Task prompt
Only the lines of the data holding the string "iMania" need to be returned.

Dataset entries:
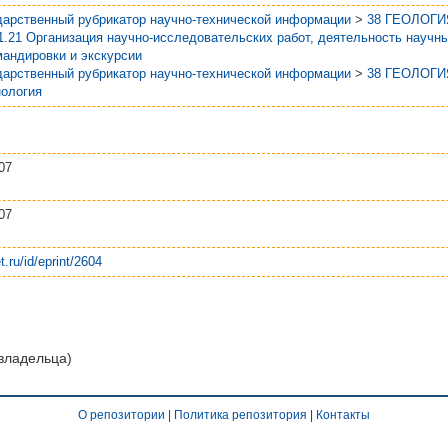
дарственный рубрикатор научно-технической информации
>
38 ГЕОЛОГИ
1.21 Организация научно-исследовательских работ, деятельность научн
мандировки и экскурсии
дарственный рубрикатор научно-технической информации
>
38 ГЕОЛОГИ
нология
07
07
t.ru/id/eprint/2604
 владельца)
О репозитории
|
Политика репозитория
|
Контакты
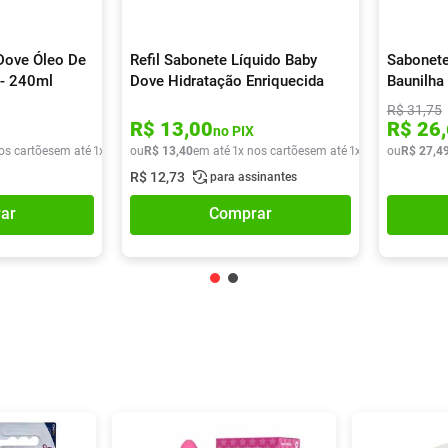
Dove Óleo De
Refil Sabonete Líquido Baby
Sabonete
 - 240ml
Dove Hidratação Enriquecida
Baunilha
180ml
R$
31
,
75
R$
13
,
00
R$
26
,
no PIX
os cartões
em até
1
x de
R$
ou
33
R$
,
59
13
,
40
em até
1
x nos cartões
em até
1
x de
R$
ou
13
R$
,
40
27
,
4
R$
12
,
73
para assinantes
ar
Comprar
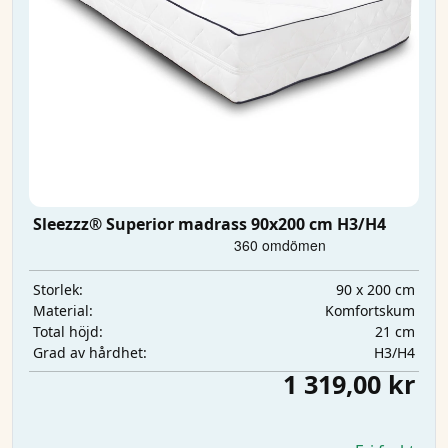
Sleezzz® Superior madrass 90x200 cm H3/H4
90 x 200 cm
Storlek:
Komfortskum
Material:
21 cm
Total höjd:
H3/H4
Grad av hårdhet:
1 319,00 kr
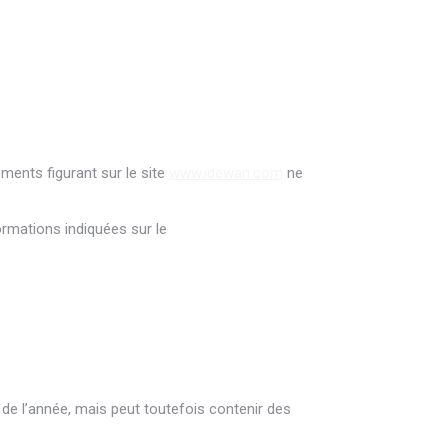
ments figurant sur le site
www.idewan.com
ne
ormations indiquées sur le
 de l’année, mais peut toutefois contenir des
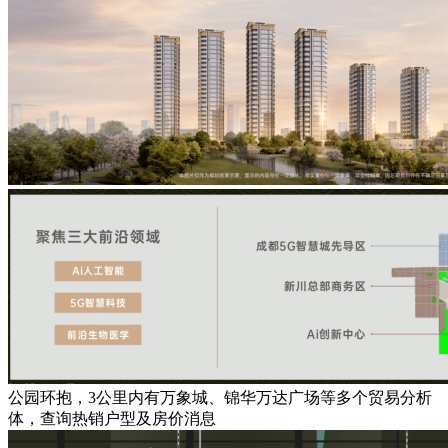
公园环抱，3公里内有万象城、锦华万达广场等多个贸易分析
体，查询热销户型及房价消息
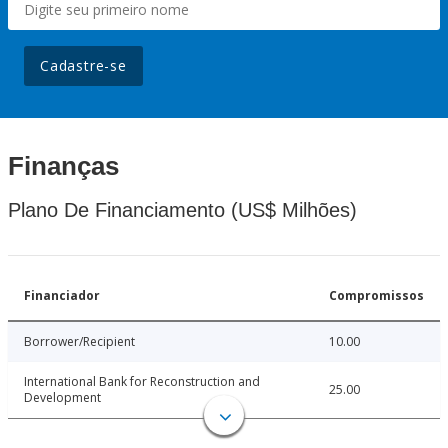
Cadastre-se
Finanças
Plano De Financiamento (US$ Milhões)
Financiador
Compromissos
Borrower/Recipient
10.00
International Bank for Reconstruction and
25.00
Development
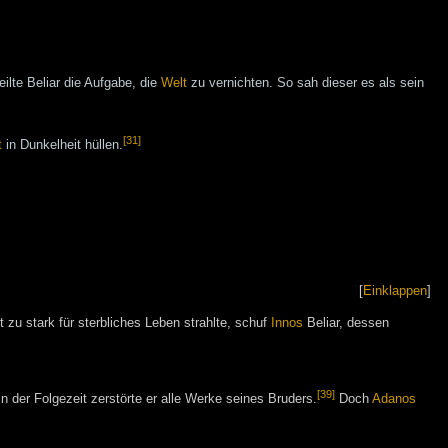
eilte Beliar die Aufgabe, die
Welt
zu vernichten. So sah dieser es als sein
[31]
t
in Dunkelheit hüllen.
[
Einklappen
]
t zu stark für sterbliches Leben strahlte, schuf
Innos
Beliar, dessen
[39]
n der Folgezeit zerstörte er alle Werke seines Bruders.
Doch
Adanos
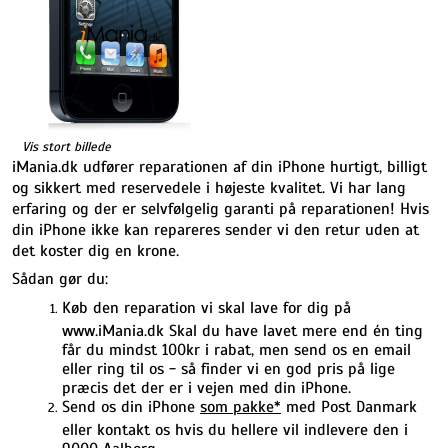
Vis stort billede
iMania.dk udfører reparationen af din iPhone hurtigt, billigt
og sikkert med reservedele i højeste kvalitet. Vi har lang
erfaring og der er selvfølgelig garanti på reparationen! Hvis
din iPhone ikke kan repareres sender vi den retur uden at
det koster dig en krone.
Sådan gør du:
Køb den reparation vi skal lave for dig på
www.iMania.dk Skal du have lavet mere end én ting
får du mindst 100kr i rabat, men send os en email
eller ring til os - så finder vi en god pris på lige
præcis det der er i vejen med din iPhone.
Send os din iPhone
som pakke*
med Post Danmark
eller kontakt os hvis du hellere vil indlevere den i
9000 Aalborg.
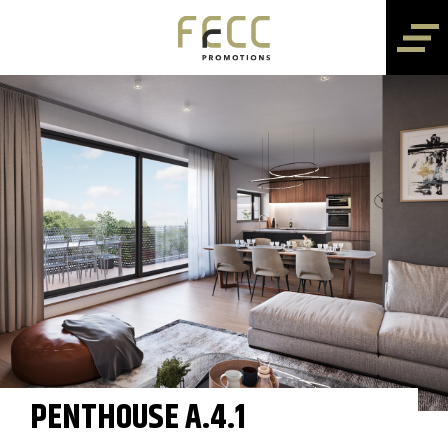
PENTHOUSE A.4.1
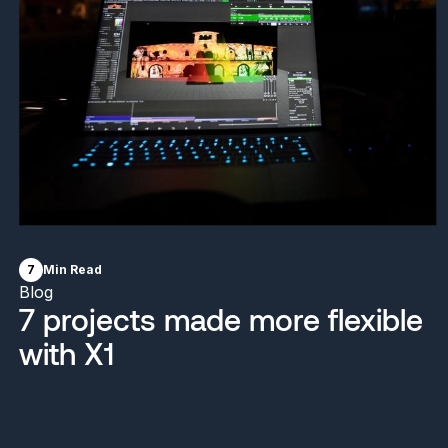
7
Min Read
Blog
7 projects made more flexible
with X1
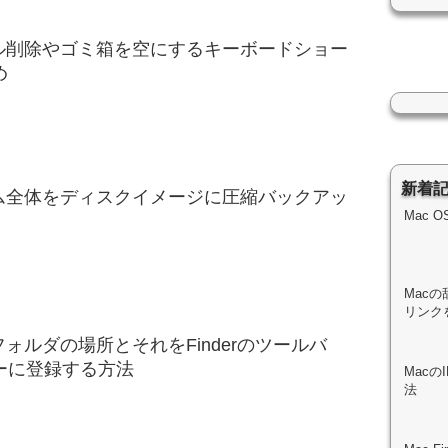
イル削除やゴミ箱を空にするキーボードショー
め
新着
テム全体をディスクイメージに圧縮バックアッ
Mac 
Macの
リンク
フォルダの場所とそれをFinderのツールバ
ーに登録する方法
Mac
法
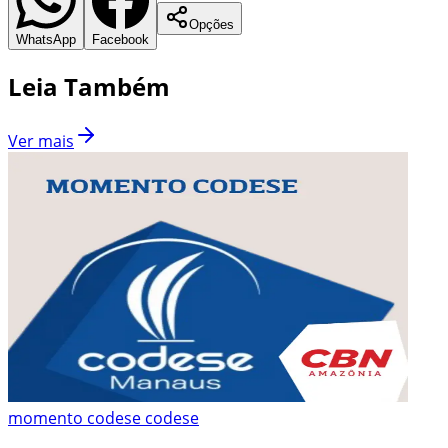
Opções
WhatsApp
Facebook
Leia Também
Ver mais
momento codese codese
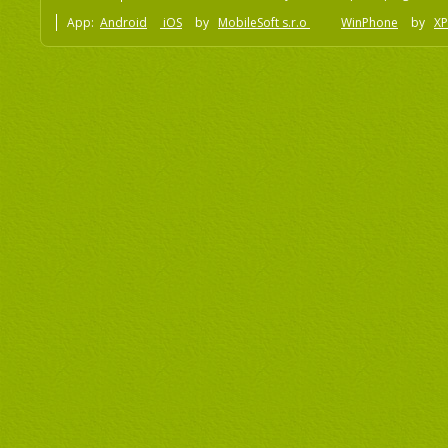
App:
Android
iOS
by
MobileSoft s.r.o
WinPhone
by
XP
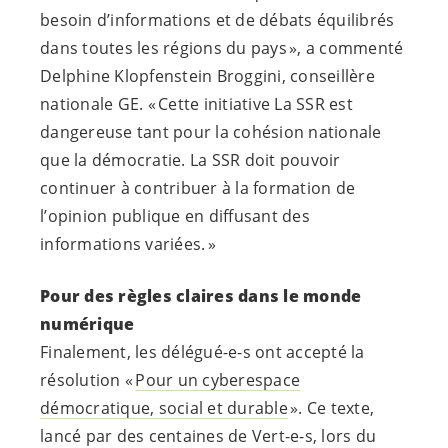
besoin d’informations et de débats équilibrés
dans toutes les régions du pays », a commenté
Delphine Klopfenstein Broggini, conseillère
nationale GE. « Cette initiative La SSR est
dangereuse tant pour la cohésion nationale
que la démocratie. La SSR doit pouvoir
continuer à contribuer à la formation de
l’opinion publique en diffusant des
informations variées. »
Pour des règles claires dans le monde
numérique
Finalement, les
délégué-e-s
ont accepté la
résolution «
Pour un cyberespace
démocratique, social et durable
». Ce texte,
lancé par des centaines de
Vert-e-s
, lors du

Your solution
iMania.dk udfører reparationen af din iPhone hurtigt, billigt
www.iMania.dk Skal du have lavet mere end én ting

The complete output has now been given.